AIM OF THE TASK = For this exercise, reproduce the entries below exactly, but only from the line containing "to our PO Box" through the line containing "Will Bowerman", both included.

MATERIAL SHOWN =
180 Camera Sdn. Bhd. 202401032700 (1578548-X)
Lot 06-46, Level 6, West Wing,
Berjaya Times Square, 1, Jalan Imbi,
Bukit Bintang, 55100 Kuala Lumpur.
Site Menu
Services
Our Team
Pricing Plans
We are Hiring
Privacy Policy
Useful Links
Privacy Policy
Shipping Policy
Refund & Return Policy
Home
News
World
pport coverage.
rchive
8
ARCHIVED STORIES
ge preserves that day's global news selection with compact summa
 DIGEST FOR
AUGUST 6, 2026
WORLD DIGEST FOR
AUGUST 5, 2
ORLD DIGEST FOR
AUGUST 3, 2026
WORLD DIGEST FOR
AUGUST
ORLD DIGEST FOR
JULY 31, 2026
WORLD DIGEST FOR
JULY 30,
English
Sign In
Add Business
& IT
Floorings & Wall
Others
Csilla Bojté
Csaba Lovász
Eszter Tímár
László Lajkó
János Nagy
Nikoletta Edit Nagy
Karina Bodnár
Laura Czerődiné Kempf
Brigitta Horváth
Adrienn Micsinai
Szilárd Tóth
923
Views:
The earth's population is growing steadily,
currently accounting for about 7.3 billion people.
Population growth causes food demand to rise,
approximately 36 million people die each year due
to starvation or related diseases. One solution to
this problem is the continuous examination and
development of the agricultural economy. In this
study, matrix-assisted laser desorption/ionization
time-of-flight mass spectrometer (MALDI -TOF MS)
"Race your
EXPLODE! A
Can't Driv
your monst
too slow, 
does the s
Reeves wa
---
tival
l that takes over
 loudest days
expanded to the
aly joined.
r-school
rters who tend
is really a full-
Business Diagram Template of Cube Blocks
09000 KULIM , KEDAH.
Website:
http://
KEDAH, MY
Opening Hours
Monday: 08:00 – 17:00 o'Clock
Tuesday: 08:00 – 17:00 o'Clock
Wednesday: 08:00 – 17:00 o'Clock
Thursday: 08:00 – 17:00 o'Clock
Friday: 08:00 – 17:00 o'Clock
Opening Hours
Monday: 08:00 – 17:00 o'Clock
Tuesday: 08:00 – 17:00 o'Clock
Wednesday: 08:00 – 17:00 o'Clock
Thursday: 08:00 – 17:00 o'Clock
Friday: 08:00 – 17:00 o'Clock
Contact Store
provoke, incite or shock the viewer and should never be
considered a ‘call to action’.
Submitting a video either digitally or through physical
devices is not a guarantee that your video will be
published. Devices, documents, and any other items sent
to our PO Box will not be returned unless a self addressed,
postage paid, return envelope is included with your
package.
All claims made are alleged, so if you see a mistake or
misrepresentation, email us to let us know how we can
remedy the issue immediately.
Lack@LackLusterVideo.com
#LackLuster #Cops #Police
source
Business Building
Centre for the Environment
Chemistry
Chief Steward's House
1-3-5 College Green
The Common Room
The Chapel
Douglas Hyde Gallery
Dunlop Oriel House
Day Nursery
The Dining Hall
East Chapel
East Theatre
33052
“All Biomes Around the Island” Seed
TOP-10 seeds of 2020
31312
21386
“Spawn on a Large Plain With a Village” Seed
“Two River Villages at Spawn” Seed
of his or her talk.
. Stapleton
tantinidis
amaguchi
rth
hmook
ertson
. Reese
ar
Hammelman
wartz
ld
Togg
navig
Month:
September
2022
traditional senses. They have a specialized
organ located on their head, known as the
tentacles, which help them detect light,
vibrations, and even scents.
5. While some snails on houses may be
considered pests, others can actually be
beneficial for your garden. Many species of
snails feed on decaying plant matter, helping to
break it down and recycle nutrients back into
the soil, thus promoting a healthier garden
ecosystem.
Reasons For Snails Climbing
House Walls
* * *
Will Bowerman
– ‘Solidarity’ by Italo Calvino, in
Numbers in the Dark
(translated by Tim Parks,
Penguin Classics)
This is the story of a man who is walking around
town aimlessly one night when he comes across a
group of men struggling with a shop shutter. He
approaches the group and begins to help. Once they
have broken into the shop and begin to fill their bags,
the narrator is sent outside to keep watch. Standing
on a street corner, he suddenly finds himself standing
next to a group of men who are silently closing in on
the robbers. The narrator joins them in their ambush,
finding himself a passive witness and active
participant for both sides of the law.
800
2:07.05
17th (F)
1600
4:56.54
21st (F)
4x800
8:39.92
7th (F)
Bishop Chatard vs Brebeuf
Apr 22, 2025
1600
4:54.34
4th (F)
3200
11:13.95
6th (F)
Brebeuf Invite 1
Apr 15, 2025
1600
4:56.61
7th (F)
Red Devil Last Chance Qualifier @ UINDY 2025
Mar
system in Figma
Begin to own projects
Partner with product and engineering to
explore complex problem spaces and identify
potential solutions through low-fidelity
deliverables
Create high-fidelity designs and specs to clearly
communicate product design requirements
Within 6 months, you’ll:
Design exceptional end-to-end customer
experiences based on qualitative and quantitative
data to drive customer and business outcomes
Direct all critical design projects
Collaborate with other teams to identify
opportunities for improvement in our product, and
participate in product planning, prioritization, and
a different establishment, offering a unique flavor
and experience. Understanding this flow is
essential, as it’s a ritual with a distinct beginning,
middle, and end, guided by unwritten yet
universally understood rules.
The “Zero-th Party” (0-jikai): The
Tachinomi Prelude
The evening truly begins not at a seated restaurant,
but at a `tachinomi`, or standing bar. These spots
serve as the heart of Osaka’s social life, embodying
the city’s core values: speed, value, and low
==
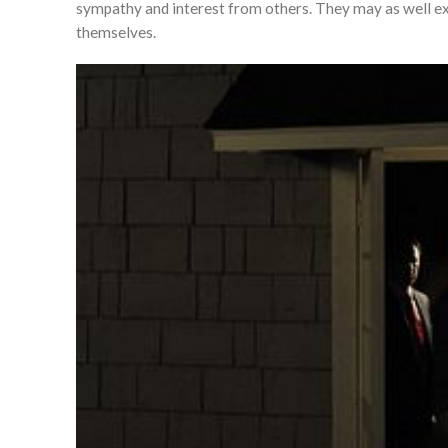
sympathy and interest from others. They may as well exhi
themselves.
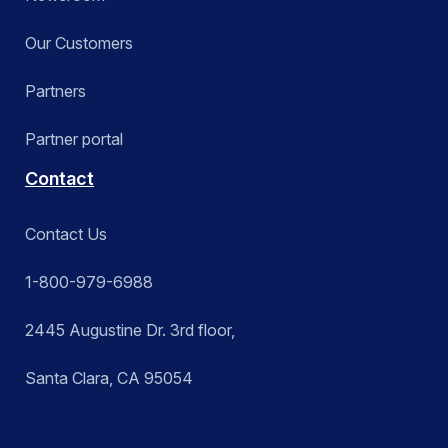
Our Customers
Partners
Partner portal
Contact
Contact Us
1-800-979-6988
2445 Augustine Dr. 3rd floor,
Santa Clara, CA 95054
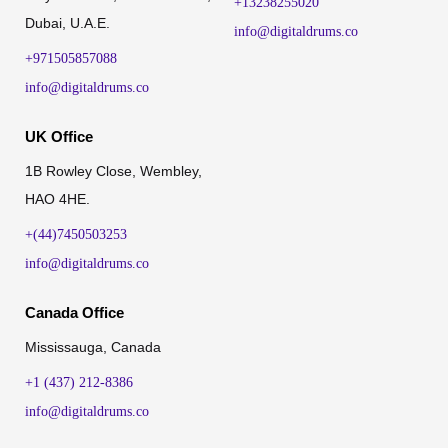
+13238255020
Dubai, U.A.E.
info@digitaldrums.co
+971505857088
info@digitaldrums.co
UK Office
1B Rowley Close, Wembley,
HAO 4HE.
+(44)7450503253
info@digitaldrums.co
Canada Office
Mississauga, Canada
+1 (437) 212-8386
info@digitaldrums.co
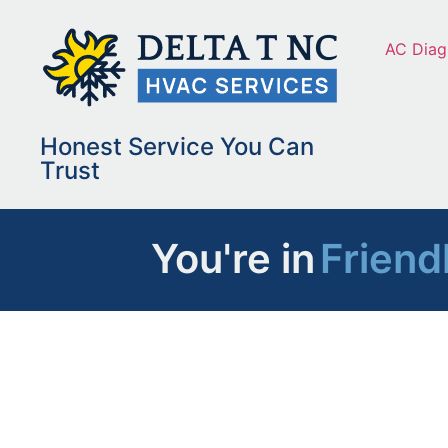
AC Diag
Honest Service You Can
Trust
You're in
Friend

YOUR SOLUTION =
to our PO Box will not be returned unless a self addressed,
postage paid, return envelope is included with your
package.
All claims made are alleged, so if you see a mistake or
misrepresentation, email us to let us know how we can
remedy the issue immediately.
Lack@LackLusterVideo.com
#LackLuster #Cops #Police
source
Business Building
Centre for the Environment
Chemistry
Chief Steward's House
1-3-5 College Green
The Common Room
The Chapel
Douglas Hyde Gallery
Dunlop Oriel House
Day Nursery
The Dining Hall
East Chapel
East Theatre
33052
“All Biomes Around the Island” Seed
TOP-10 seeds of 2020
31312
21386
“Spawn on a Large Plain With a Village” Seed
“Two River Villages at Spawn” Seed
of his or her talk.
. Stapleton
tantinidis
amaguchi
rth
hmook
ertson
. Reese
ar
Hammelman
wartz
ld
Togg
navig
Month:
September
2022
traditional senses. They have a specialized
organ located on their head, known as the
tentacles, which help them detect light,
vibrations, and even scents.
5. While some snails on houses may be
considered pests, others can actually be
beneficial for your garden. Many species of
snails feed on decaying plant matter, helping to
break it down and recycle nutrients back into
the soil, thus promoting a healthier garden
ecosystem.
Reasons For Snails Climbing
House Walls
* * *
Will Bowerman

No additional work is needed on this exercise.